TERCEIRO ACTO - continuação IV


Chegaram à conclusão que o país está todo destruído. Muito terá de ser reabilitado, a maior parte da cidade terá de ser reconstruída mas as feridas mais profundas são invisíveis, estão soterradas dentro da alma do povo. Como seria se uma catástrofe com as proporções do grande terramoto visitasse a cidade nos dias de hoje? Quem consegue imaginar as reais implicações causadas por um acontecimento assim tão devastador numa cidade que tem tanto de moderno como de antigo, que tem mais de caótico que de planeado, que ainda respira os ares de ontem e não se preocupa em antecipar nos seus alicerces as implicações de um mais que provável regresso da tragédia. Ninguém introduz estes dados no presente para relativizar os prejuízos que causará esse futuro calamitoso. Quando chegar a fatídica hora os resultados serão arrasadores. Sempre assim foi, com a rara excepção desses tempos de reconstrução do senhor marquês. Com o carácter de um visionário e a celeridade de um predestinado, inspeccionou e antecipou, programou e projectou com irrepreensível organização e método um conjunto de medidas inéditas e revolucionárias para a época. Juntou os mais hábeis e dotados, criou equipas de trabalho excepcionalmente orientadas e preparadas que projectaram e iniciaram a reconstrução da cidade com a ajuda das mais avançadas tecnologias e engenharia da época. Compreendeu como ninguém as implicações sociais e políticas proporcionadas pela catástrofe e transformou esse acontecimento no seu mais inesperado aliado. Enquanto a maioria do povo ainda não tinha entendido o que acontecera, já Sebastião de Carvalho e Melo entendera que a sua hora tinha chegado embrulhada nesse presente envenenado, nessa forma maligna de desejar um bem através da requalificação natural de toda uma cidade, de todo um país. Sei que foi o próprio que antecipou essa verdade e sei que dominava os segredos e as configurações do futuro através dos desenhos que fabricava nos seus sonhos como se fossem impérios manietados a seu bel-prazer.

- Os libertadores chegaram mas ainda não entenderam a loucura dos momentos.

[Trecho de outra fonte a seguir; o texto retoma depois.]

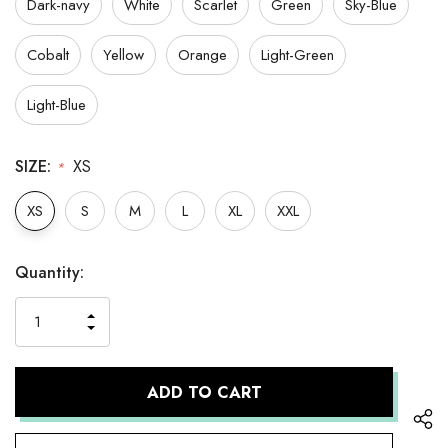
Dark-navy
White
Scarlet
Green
Sky-Blue
Cobalt
Yellow
Orange
Light-Green
Light-Blue
SIZE:
XS
*
XS
S
M
L
XL
XXL
Hurry
Current
Quantity:
up!
Stock:
only
INCREASE
left
DECREASE
QUANTITY
QUANTITY
OF
OF
UNDEFINED
UNDEFINED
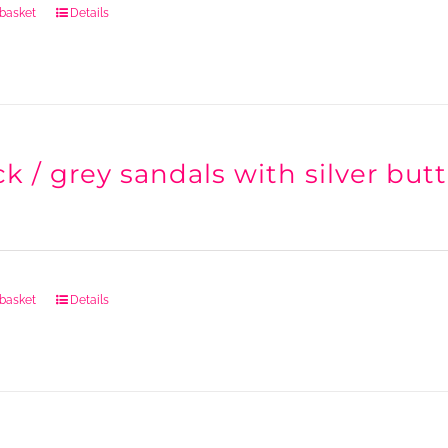
 basket
Details
k / grey sandals with silver butt
 basket
Details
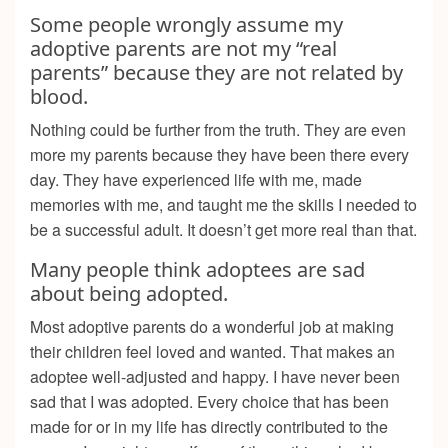
Some people wrongly assume my
adoptive parents are not my “real
parents” because they are not related by
blood.
Nothing could be further from the truth. They are even
more my parents because they have been there every
day. They have experienced life with me, made
memories with me, and taught me the skills I needed to
be a successful adult. It doesn’t get more real than that.
Many people think adoptees are sad
about being adopted.
Most adoptive parents do a wonderful job at making
their children feel loved and wanted. That makes an
adoptee well-adjusted and happy. I have never been
sad that I was adopted. Every choice that has been
made for or in my life has directly contributed to the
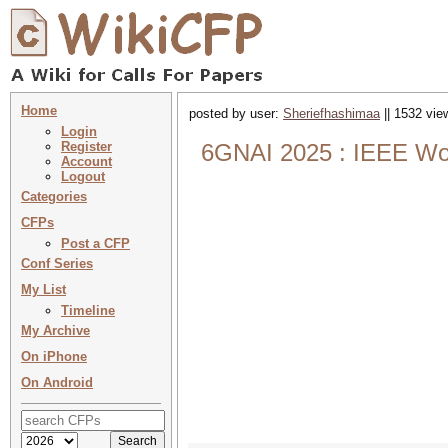
Home
posted by user:
Sheriefhashimaa
|| 1532 vie
Login
Register
6GNAI 2025 : IEEE Wo
Account
Logout
Categories
CFPs
Post a CFP
Conf Series
My List
Timeline
My Archive
On iPhone
On Android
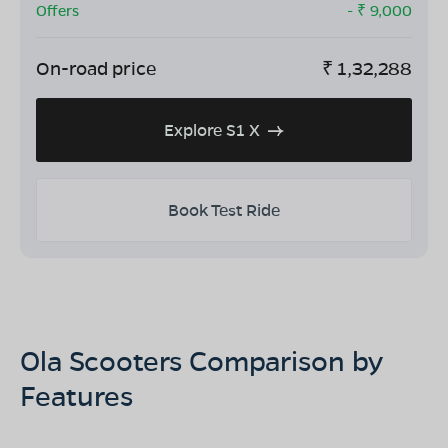
Offers
- ₹
9,000
On-road price
₹
1,32,288
Explore S1 X
Book Test Ride
Ola Scooters Comparison by
Features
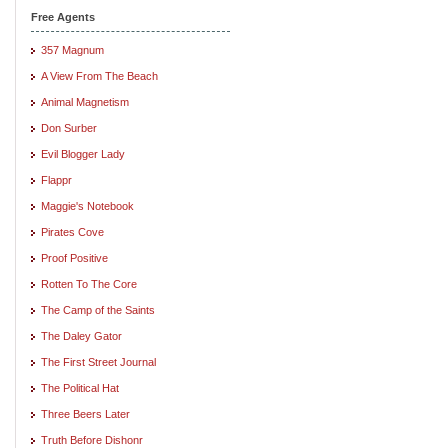
Free Agents
357 Magnum
A View From The Beach
Animal Magnetism
Don Surber
Evil Blogger Lady
Flappr
Maggie's Notebook
Pirates Cove
Proof Positive
Rotten To The Core
The Camp of the Saints
The Daley Gator
The First Street Journal
The Political Hat
Three Beers Later
Truth Before Dishonr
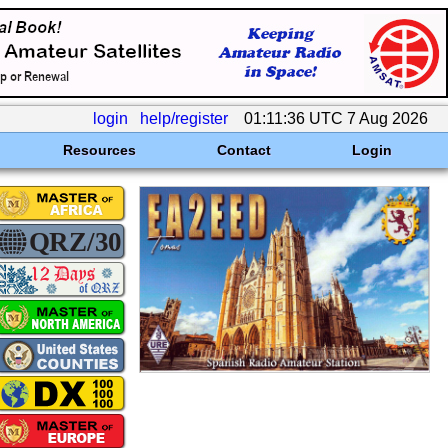
login
help/register
01:11:36 UTC 7 Aug 2026
Resources
Contact
Login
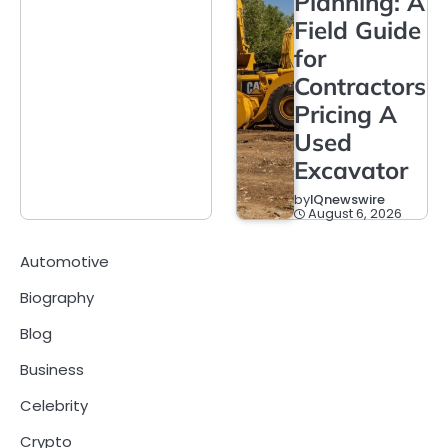
Planning: A
Field Guide
for
Contractors
Pricing A
Used
Excavator
by
IQnewswire
August 6, 2026
Automotive
Biography
Blog
Business
Celebrity
Crypto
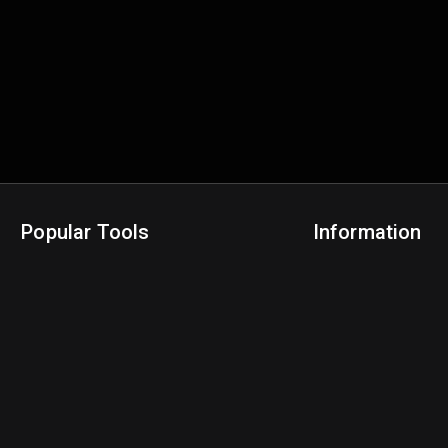
Popular Tools
Information
NBA Trade Machine
Privacy Policy
NBA Mock Draft Simulator
Terms & Conditions
NBA Draft Lottery Simulator
NBA Compare Players
NBA Grid Builder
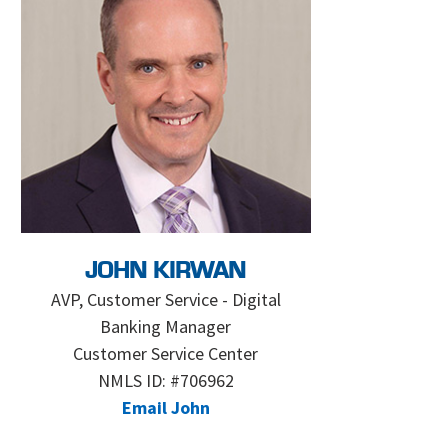
JOHN KIRWAN
AVP, Customer Service - Digital
Banking Manager
Customer Service Center
NMLS ID: #706962
Email John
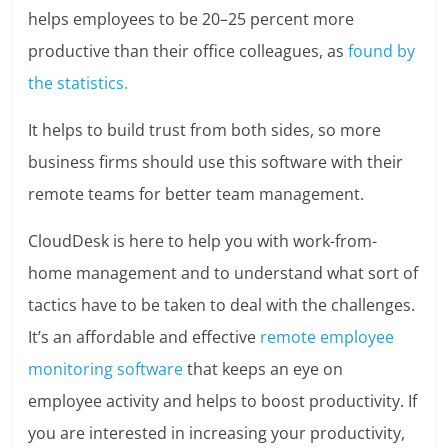
helps employees to be 20–25 percent more
productive than their office colleagues, as
found by
the statistics.
It helps to build trust from both sides, so more
business firms should use this software with their
remote teams for better team management.
CloudDesk is here to help you with work-from-
home management and to understand what sort of
tactics have to be taken to deal with the challenges.
It’s an affordable and effective
remote employee
monitoring software
that keeps an eye on
employee activity and helps to boost productivity. If
you are interested in increasing your productivity,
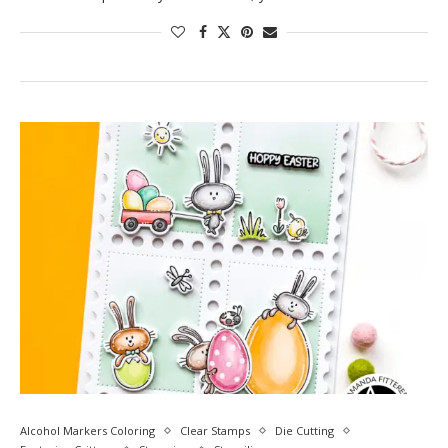
Alcohol Markers Coloring
Clear Stamps
Die Cutting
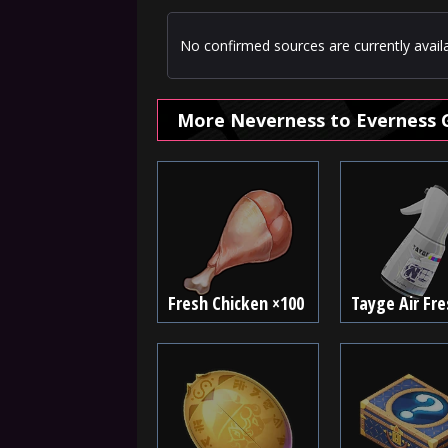
No confirmed sources are currently availa
More Neverness to Everness 
Fresh Chicken ×100
Tayge Air Fr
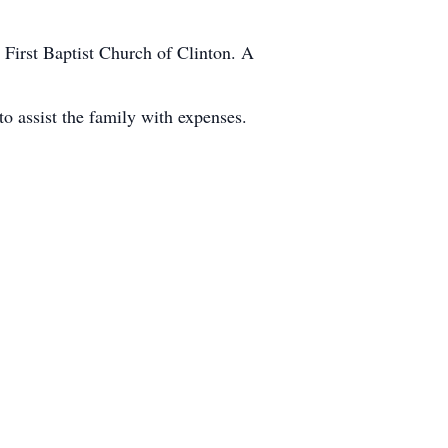
First Baptist Church of Clinton. A
 assist the family with expenses.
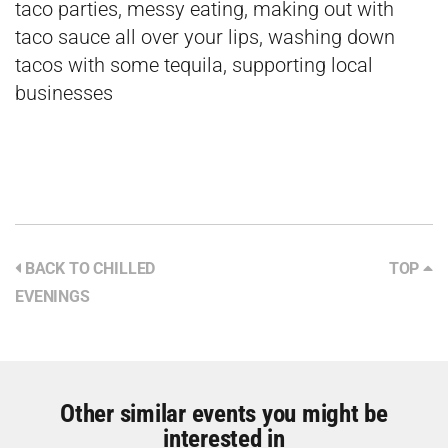
taco parties, messy eating, making out with
taco sauce all over your lips, washing down
tacos with some tequila, supporting local
businesses
BACK TO CHILLED
TOP
EVENINGS
Other similar events you might be
interested in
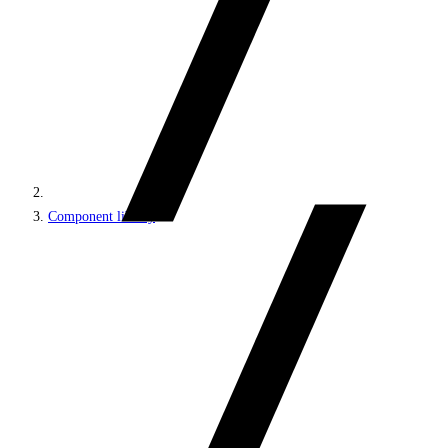
Component library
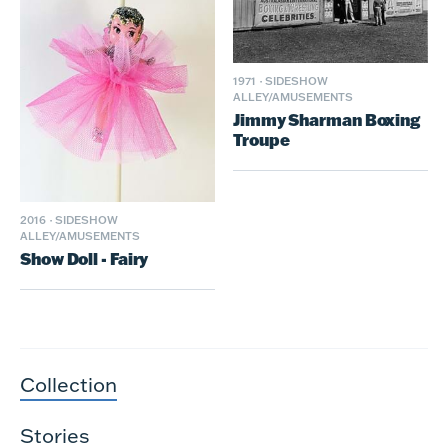
1971
·
SIDESHOW
ALLEY/AMUSEMENTS
Jimmy Sharman Boxing
Troupe
2016
·
SIDESHOW
ALLEY/AMUSEMENTS
Show Doll - Fairy
Collection
Stories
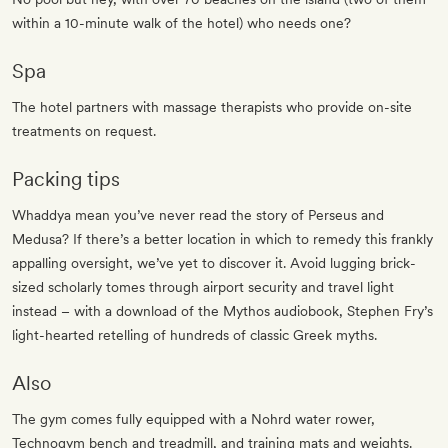
within a 10-minute walk of the hotel) who needs one?
Spa
The hotel partners with massage therapists who provide on-site
treatments on request.
Packing tips
Whaddya mean you’ve never read the story of Perseus and
Medusa? If there’s a better location in which to remedy this frankly
appalling oversight, we’ve yet to discover it. Avoid lugging brick-
sized scholarly tomes through airport security and travel light
instead – with a download of the Mythos audiobook, Stephen Fry’s
light-hearted retelling of hundreds of classic Greek myths.
Also
The gym comes fully equipped with a Nohrd water rower,
Technogym bench and treadmill, and training mats and weights.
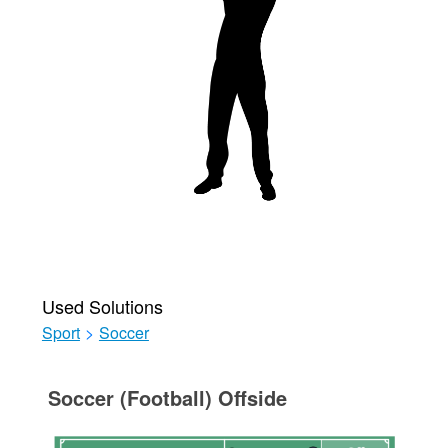
Used Solutions
Sport
>
Soccer
Soccer (Football) Offside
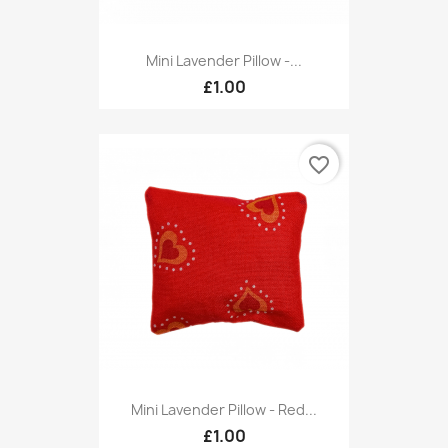
Mini Lavender Pillow -...
£1.00
favorite_border
Mini Lavender Pillow - Red...
£1.00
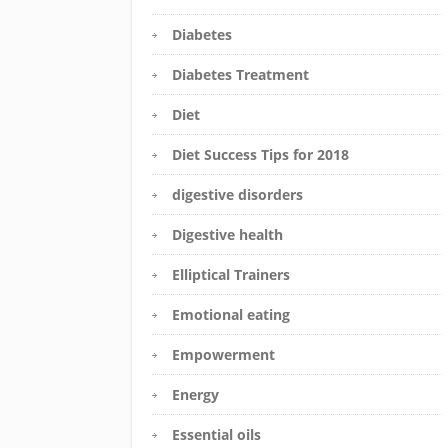
Diabetes
Diabetes Treatment
Diet
Diet Success Tips for 2018
digestive disorders
Digestive health
Elliptical Trainers
Emotional eating
Empowerment
Energy
Essential oils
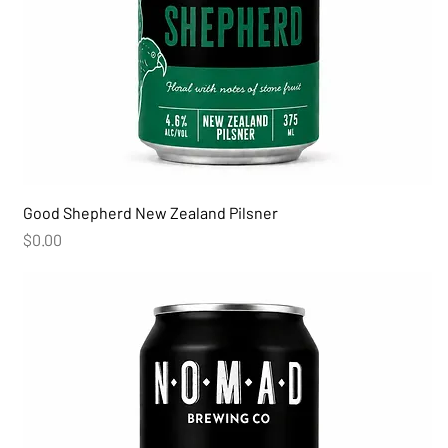
Good Shepherd New Zealand Pilsner
Price
$0.00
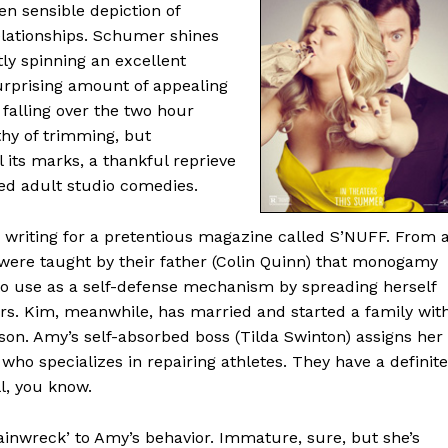
en sensible depiction of
elationships. Schumer shines
ly spinning an excellent
urprising amount of appealing
 falling over the two hour
thy of trimming, but
 its marks, a thankful reprieve
ted adult studio comedies.
writing for a pretentious magazine called S’NUFF. From 
 were taught by their father (Colin Quinn) that monogamy
 to use as a self-defense mechanism by spreading herself
rs. Kim, meanwhile, has married and started a family wit
son. Amy’s self-absorbed boss (Tilda Swinton) assigns her
 who specializes in repairing athletes. They have a definite
l, you know.
trainwreck’ to Amy’s behavior. Immature, sure, but she’s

Estes sinais estão por toda a parte e em parte alguma. Podem ver, observar directamente os olhos do tempo mas não entendem nada das suas razões e das suas manias. Vou escrevendo os avisos e todas as desarmonias nestas paredes húmidas e gastas que uso como folhas. Encho-as para que saibam que me assiste a razão. Aprenderam a minimizar as minhas ideias como se entendessem apenas a loucura que me veste a mente, que me sai desconjuntada pela boca, desconexa e enigmática, transfigurada e metafórica, ao contrário das imagens e das centenas de visões que me visitam ao luar. Meu irmão julgava ser o único a usufruir destas verdades. Quer passar incólume sem disto dar notícia, escondendo estas miragens e estas estadias. Erro meu, erro tremendo ter ousado confessar-lhe uma única vez a visita desta dádiva alucinada. Tenho de dar crédito aos libertadores, todos teremos de ouvir e decifrar as suas mensagens. Estão carregadas das mais puras verdades e prometem indicar-nos os caminhos a seguir. Meu irmão mais não fez que promessas de destruição e oculta a minha existência com a mais vil das escuridões e das maldades. Encerrou-me na obscuridade, afastou-me e procura agora os proveitos da dádiva para benefício próprio. Atirou-me para estas masmorras de loucura e amordaçou-me o raciocínio com infâmia. Os libertadores são os meus mais próximos aliados. Como fantasmas percorrem as estradas da minha loucura e arrancam-me as forças para mais um ou dois dias de trabalho, para me lamentar nestas paredes e neste chão com a perícia de um escriba amordaçado que não se dá por vencido. Tenho de conseguir voltar a sonhar com o azul do céu sem estas grades. Se conseguir esse desígnio, conseguirei voltar a dominar o dom como nessa primeira vez, essa aberrante primeira vez que me deu a provar os cheiros e as sombras deste cárcere maldito.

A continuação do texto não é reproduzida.